Sunshine Coast Schizophrenia Society receives praise

By: Margot Grant

The Sunshine Coast is a small step closer to better care for people with mental illness. Vancouver Coastal Health is in the process of hiring a psychiatric nurse who will come to a person’s house in case of a mental health emergency. Together with an RCMP officer, the nurse will stay with the person and arrange a trip to the emergency room. The service will start before the end of summer. 

Susann Richter, VCH Manager of Mental Health and Addiction Services on the Sunshine Coast, announced the new program Friday at the Annual General Meeting of the Sunshine Coast Branch of the British Columbia Schizophrenia Society. The meeting was held at the Davis Bay Community Hall.

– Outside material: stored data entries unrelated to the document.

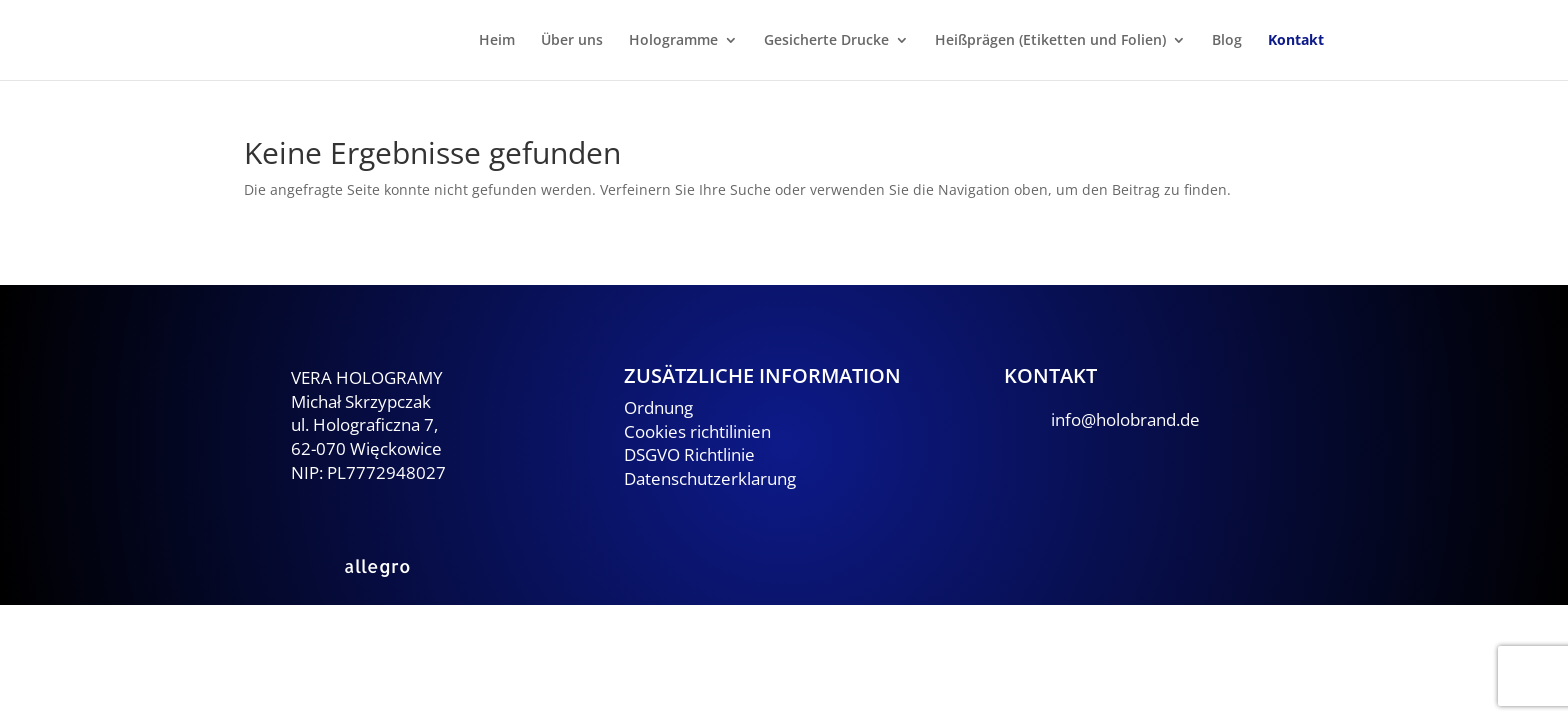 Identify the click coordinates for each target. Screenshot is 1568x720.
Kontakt (1296, 41)
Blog (1227, 41)
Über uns (572, 41)
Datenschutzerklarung (710, 478)
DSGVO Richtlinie (689, 454)
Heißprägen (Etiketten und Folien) (1050, 41)
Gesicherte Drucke (826, 41)
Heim (497, 41)
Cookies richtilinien (697, 431)
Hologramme (673, 41)
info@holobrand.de (1125, 419)
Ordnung (658, 407) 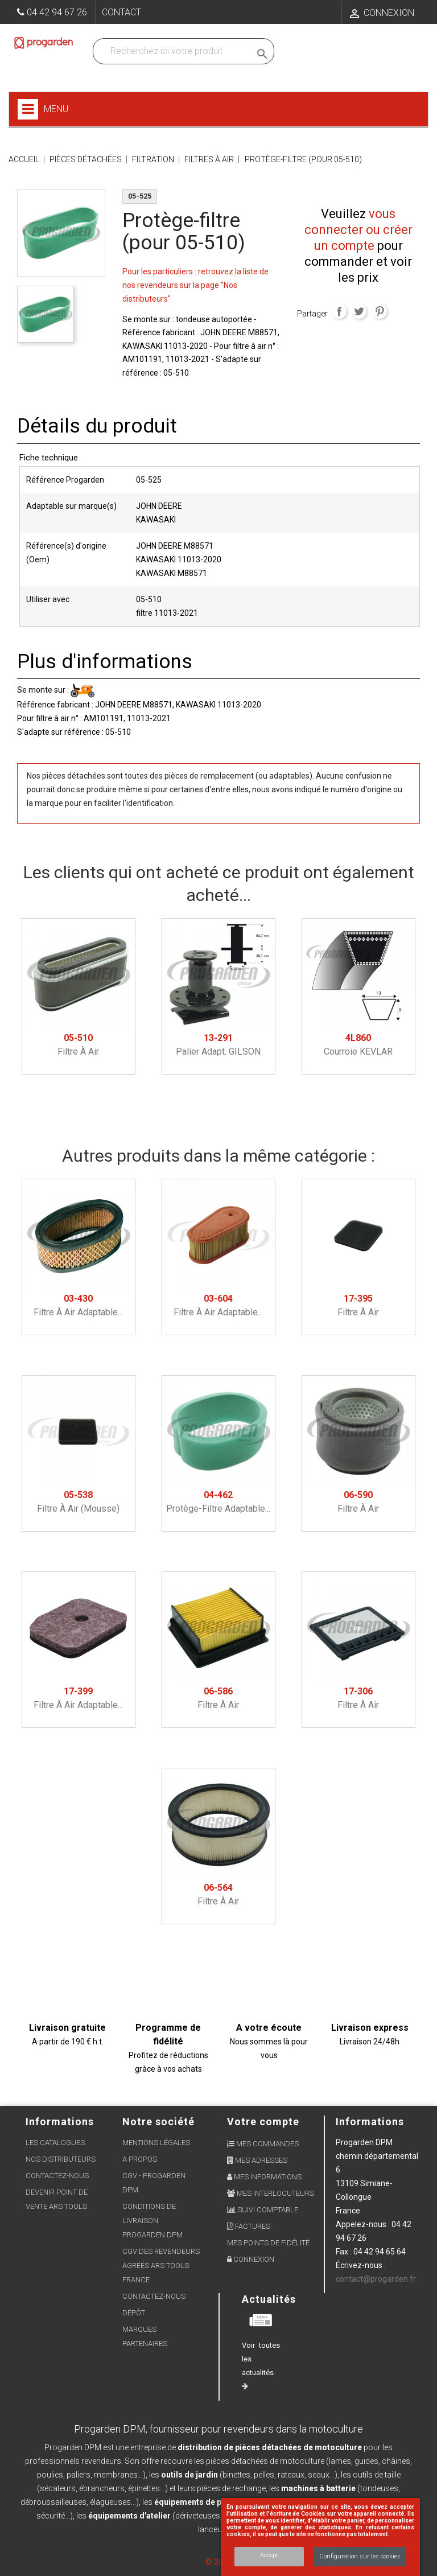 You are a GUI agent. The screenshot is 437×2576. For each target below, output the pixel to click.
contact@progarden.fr (376, 2278)
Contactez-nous (57, 2175)
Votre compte (263, 2122)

Guest speaker was Susan Inman, author of After Her Brain Broke: Helping My Daughter Recover Her Sanity. Inman was pleased with the new service on the Sunshine Coast. “We need help to get our loved ones to hospital when they are psychotic. It is a nice touch that the family can ask the RCMP officer to come in uniform or in plain clothes.”

Inman hopes that a person with acute psychosis will not have to wait too long in the emergency room and that there are beds available if needed. She wants Riverview re-opened. “It is unacceptable that prisons are the new mental health institutions. These people need attentive, loving care in state of the art psychiatric treatment centres and they need psycho-social rehabilitation services. 

“When a person has leukemia, the medical profession works closely with the family. Why can’t this happen in the case of mental illness, which is a brain disorder?”

Six out of ten people with mental illness can work, she said. With the right support, they want to work. Douglas College in Vancouver and Vancouver Community College now offer courses for people with severe mental illness who want to learn how to learn again. The classes are paid for by the Fraser Health Authority, and people love them, Inman said. 

Cognitive losses are a big problem for people with schizophrenia. They have trouble remembering things and putting them in logical order, they experience difficulty with problem solving and their judgment can be severely impaired. 

Families should be more aware of the cognitive loss that comes with schizophrenia, Inman said. “It is easier to deal with things like the person not knowing where they left the phone, or forgetting what the phone message was, if you realize it is part of the disease.”

Inman praised the Sunshine Coast branch of the B.C. Schizophrenia Society highly for being active and for being a safe place for parents whose children have been newly diagnosed with schizophrenia. “This branch provides a lot of education. Many parents say in hindsight that they’ve made wrong decisions or responded in a way that was not helpful because they simply lacked knowledge.”

She also praised the Sunshine Coast branch for its science-based approach. “It still happens that parents get blamed for their children’s mental illness: they must have done something wrong. But science clearly shows that parents are not the cause. They need help to manage. The Sunshine Coast is lucky with this group. It makes a real difference in the community.”